Verstecken kann ich meine Tics mittlerweile nicht mehr. Ich bin gerade dabei zu lernen, meine Tics zu akzeptieren und zu erfahren, dass eine Tic-Störung keine Erkältung ist, die morgens nach dem Aufwachen wieder weg sein kann, sondern eine Krankheit ist, die mich von jetzt an täglich begleitet, mich immer wieder überrumpelt und manchmal auch zur Verzweiflung bringt. An schlimmen ,,Tic-Tagen“ hilft es mir vor Augen zu halten, dass Tourette keine gefährliche Krankheit ist. Es ist noch niemand an Tourette gestorben.

Mein Umfeld hat das ganze bis jetzt übrigens größtenteils sehr gut aufgenommen.

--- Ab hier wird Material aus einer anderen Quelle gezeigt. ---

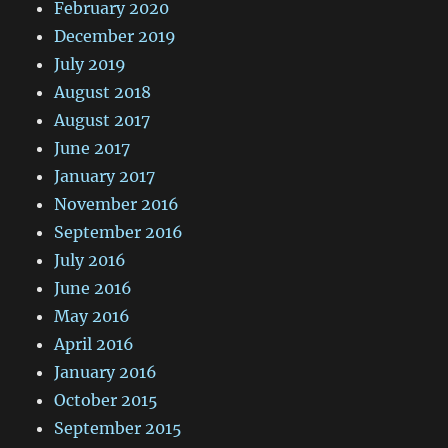
February 2020
December 2019
July 2019
August 2018
August 2017
June 2017
January 2017
November 2016
September 2016
July 2016
June 2016
May 2016
April 2016
January 2016
October 2015
September 2015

Meine Mutter sagt, mit den Tics sei ich ja immer noch derselbe Mensch, fremd wäre ich ihr erst, wenn ich plötzlich Nazi werden würde;)

Mit meinen Freunden lache ich sogar manchmal über meine Tics, zum Beispiel, wenn ich mitten in die Musical-Probe ,,Mangosalat“ reinrufe. Es hilft mir, darüber Späße zu machen und meinem Umfeld hilft es, die Berührungsängste zu verlieren.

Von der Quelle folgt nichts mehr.